The spokesperson referred to a 2019 scoping review commissioned by the PSA into assessing consistency of outcomes of fitness to practise outcomes, which found limited evidence investigating consistency across regulators in health and social care.
It proposed a mixed-methods programme of research looking into the consistency in fitness to practise outcomes and decision-making, and the causal factors behind this. Its recommendations were presented to the Department of Health and Social Care.
The PSA spokesperson added: “In our view and that of DHSC, the optimal way forward would be to work with the sector to reform these processes so that they are designed to minimise disparity of outcomes between professions and between demographic groups. This is an objective of the ongoing regulatory reform programme.”

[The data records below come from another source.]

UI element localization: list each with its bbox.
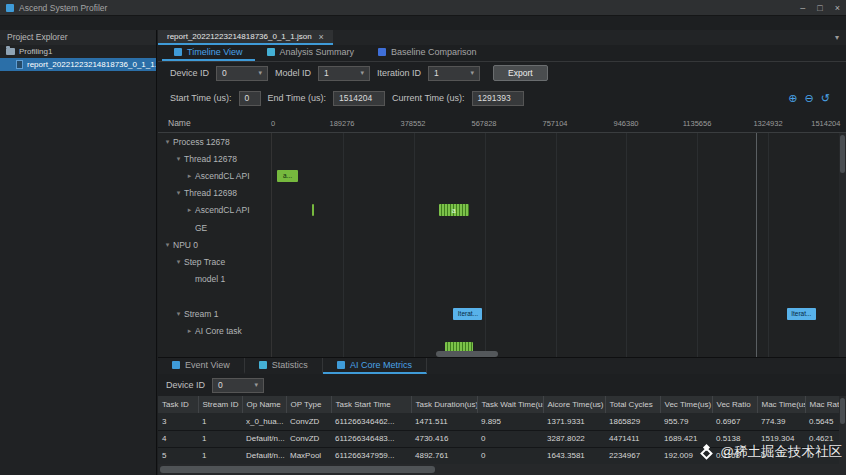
column-header[interactable]: Aicore Time(us) [543, 396, 605, 413]
timeline-event-bar[interactable] [312, 204, 314, 216]
chevron-right-icon[interactable]: ▸ [184, 172, 195, 180]
timeline-row[interactable]: ▾Stream 1 [158, 305, 271, 322]
table-cell: 4730.416 [411, 430, 477, 447]
timeline-names: ▾Process 12678▾Thread 12678▸AscendCL API… [158, 133, 271, 357]
timeline-horizontal-scrollbar[interactable] [271, 351, 839, 357]
timeline-row[interactable]: model 1 [158, 271, 271, 288]
table-cell: 3 [158, 413, 198, 430]
tab-baseline-comparison[interactable]: Baseline Comparison [366, 45, 489, 61]
tree-item-profiling-folder[interactable]: Profiling1 [0, 45, 156, 58]
current-time-input[interactable]: 1291393 [472, 91, 524, 106]
iteration-id-select[interactable]: 1 ▾ [428, 66, 480, 81]
tab-ai-core-metrics[interactable]: AI Core Metrics [323, 358, 427, 374]
column-header[interactable]: Task Wait Time(us) [477, 396, 543, 413]
bottom-device-id-select[interactable]: 0 ▾ [212, 378, 264, 393]
gridline [626, 133, 627, 357]
chevron-right-icon[interactable]: ▸ [184, 327, 195, 335]
scrollbar-thumb[interactable] [840, 135, 845, 173]
chevron-down-icon: ▾ [255, 381, 259, 389]
timeline-row[interactable]: ▾NPU 0 [158, 236, 271, 253]
chevron-right-icon[interactable]: ▸ [184, 206, 195, 214]
tab-statistics[interactable]: Statistics [245, 358, 323, 374]
timeline-row[interactable]: ▾Thread 12698 [158, 185, 271, 202]
timeline-row[interactable]: ▾Step Trace [158, 254, 271, 271]
chevron-down-icon[interactable]: ▾ [162, 138, 173, 146]
tab-list-chevron-icon[interactable]: ▾ [828, 30, 846, 45]
table-cell: 611266346462... [331, 413, 411, 430]
export-button[interactable]: Export [493, 65, 548, 81]
app-icon [6, 4, 14, 12]
editor-tab-report[interactable]: report_20221223214818736_0_1_1.json × [158, 30, 333, 45]
close-button[interactable]: × [835, 3, 840, 13]
chevron-down-icon: ▾ [361, 69, 365, 77]
table-cell: 0.6967 [712, 413, 757, 430]
end-time-input[interactable]: 1514204 [333, 91, 385, 106]
chevron-down-icon[interactable]: ▾ [173, 310, 184, 318]
column-header[interactable]: Vec Ratio [712, 396, 757, 413]
chevron-down-icon[interactable]: ▾ [162, 241, 173, 249]
tab-analysis-summary-label: Analysis Summary [280, 47, 355, 57]
column-header[interactable]: Task ID [158, 396, 198, 413]
table-cell: 1471.511 [411, 413, 477, 430]
timeline-row[interactable]: ▸AscendCL API [158, 202, 271, 219]
model-id-select[interactable]: 1 ▾ [318, 66, 370, 81]
column-header[interactable]: Stream ID [198, 396, 242, 413]
title-bar: Ascend System Profiler – □ × [0, 0, 846, 16]
timeline-row[interactable]: ▾Process 12678 [158, 133, 271, 150]
timeline-event-bar[interactable]: a... [277, 170, 298, 182]
table-row[interactable]: 31x_0_hua...ConvZD611266346462...1471.51… [158, 413, 845, 430]
chevron-down-icon: ▾ [471, 69, 475, 77]
close-tab-icon[interactable]: × [319, 32, 324, 42]
column-header[interactable]: Vec Time(us) [660, 396, 712, 413]
table-header-row: Task IDStream IDOp NameOP TypeTask Start… [158, 396, 845, 413]
minimize-button[interactable]: – [800, 3, 805, 13]
column-header[interactable]: Op Name [242, 396, 286, 413]
gridline [556, 133, 557, 357]
tab-event-view[interactable]: Event View [158, 358, 245, 374]
scrollbar-thumb[interactable] [436, 351, 498, 357]
timeline-row[interactable]: ▾Thread 12678 [158, 150, 271, 167]
table-cell: 1371.9331 [543, 413, 605, 430]
timeline-row[interactable]: ▸AscendCL API [158, 167, 271, 184]
chevron-down-icon[interactable]: ▾ [173, 155, 184, 163]
table-cell: 192.009 [660, 447, 712, 464]
gridline [485, 133, 486, 357]
timeline-row[interactable]: GE [158, 219, 271, 236]
time-ruler: Name 01892763785525678287571049463801135… [158, 112, 846, 133]
table-row[interactable]: 41Default/n...ConvZD611266346483...4730.… [158, 430, 845, 447]
chevron-down-icon[interactable]: ▾ [173, 258, 184, 266]
tree-item-report-file[interactable]: report_20221223214818736_0_1_1.json [0, 58, 156, 71]
tab-analysis-summary[interactable]: Analysis Summary [255, 45, 367, 61]
table-vertical-scrollbar[interactable] [839, 396, 846, 464]
timeline-vertical-scrollbar[interactable] [839, 133, 846, 357]
timeline-row[interactable]: ▸AI Core task [158, 322, 271, 339]
column-header[interactable]: OP Type [286, 396, 331, 413]
timeline-event-bar[interactable]: a [439, 204, 469, 216]
column-header[interactable]: Task Start Time [331, 396, 411, 413]
table-row[interactable]: 51Default/n...MaxPool611266347959...4892… [158, 447, 845, 464]
current-time-marker [756, 133, 757, 357]
timeline-event-bar[interactable]: Iterat... [787, 308, 816, 320]
ruler-tick-label: 189276 [329, 119, 354, 128]
device-id-select[interactable]: 0 ▾ [216, 66, 268, 81]
column-header[interactable]: Total Cycles [605, 396, 660, 413]
zoom-reset-icon[interactable]: ↺ [821, 93, 830, 104]
chevron-down-icon[interactable]: ▾ [173, 189, 184, 197]
column-header[interactable]: Task Duration(us) [411, 396, 477, 413]
timeline-row-spacer [158, 340, 271, 357]
timeline-plot[interactable]: a...aIterat...Iterat... [271, 133, 839, 357]
scrollbar-thumb[interactable] [840, 398, 845, 424]
gridline [697, 133, 698, 357]
maximize-button[interactable]: □ [817, 3, 822, 13]
zoom-in-icon[interactable]: ⊕ [788, 93, 797, 104]
timeline-row-label: AscendCL API [195, 171, 250, 181]
scrollbar-thumb[interactable] [160, 466, 435, 473]
start-time-input[interactable]: 0 [239, 91, 261, 106]
zoom-out-icon[interactable]: ⊖ [805, 93, 814, 104]
table-cell: 4 [158, 430, 198, 447]
tab-timeline-view[interactable]: Timeline View [162, 45, 255, 61]
timeline-event-bar[interactable]: Iterat... [453, 308, 482, 320]
bottom-horizontal-scrollbar[interactable] [158, 464, 846, 475]
editor-tab-label: report_20221223214818736_0_1_1.json [167, 32, 312, 41]
column-header[interactable]: Mac Time(us) [757, 396, 805, 413]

Over-representation of men
The study also found that men were over-represented in hearings, across all three professions. While men accounted for 17% of UK-registered social workers, they made up 45% of those taken to hearing in 2018 by the HCPC and half of those involved in hearings held by the other three regulators. In nursing, men accounted for 11% of NMS registrants but 30% of those facing hearings, and for the GMC, 88% of hearings involved men, who accounted for 54% of registrants.
Worsley, who co-authored the study with colleague Sarah Shorrock and Manchester Metropolitan University’s Ken McLaughlin, said: “More broadly, across all those three professions, there appears to be quite a significant increase in risk of fitness to practise if you are male. We were unable to determine whether race had an impact – but, with all these issues, we hope that the different regulatory bodies – and the PSA can look at their data and reflect on the issues we raise.”
In a recent interview with Community Care, Dillon said that social workers from Black and ethnic minority groups were over-represented in fitness to practise referrals to the regulator, though it did not have evidence as yet about whether they were treated differently within the system than white counterparts.
In response to the latest study, he added:“In relation to overrepresentation in fitness to practise, we are exploring two key questions. Firstly, why are certain people more likely to be referred to the regulator as a result of common practice and culture within the sector? We continue to work closely with employers, practitioners and members of the public to understand the challenges that may lead to this. Secondly, when a referral is made, are certain people treated differently within the process as a result of personal characteristics? Our quality assurance and decision review frameworks have been set up to enable us to continuously review, quality assure and learn from our interactions within the process and the decisions we produce.”
About the research
The study, Protecting the Public? An Analysis of Professional Regulation – Comparing Outcomes in Fitness to Practice Proceedings for Social Workers, Nurses and Doctors was published in The British Journal of Social Workers 2020 (0).
It used data from six regulators: UK medical regulator the General Medical Council, the Nursing & Midwifery Council, for UK nurses, the Health and Care Professions Council, which then regulated social workers in England, and the social work regulators for Scotland (the Scottish Social Services Council), Wales (Social Care Wales) and Northern Ireland (the Northern Ireland Social Care Council).
Researchers analysed 348 cases from hearings carried out in 2018, 46% of which related to doctors, 29% to nurses, 21% to social workers in England and 4% to social workers in the rest of the UK.
They then recorded the gender of the registrant, whether they attended the hearing, whether they were represented, the outcomes of hearings and rationale for those, where provided.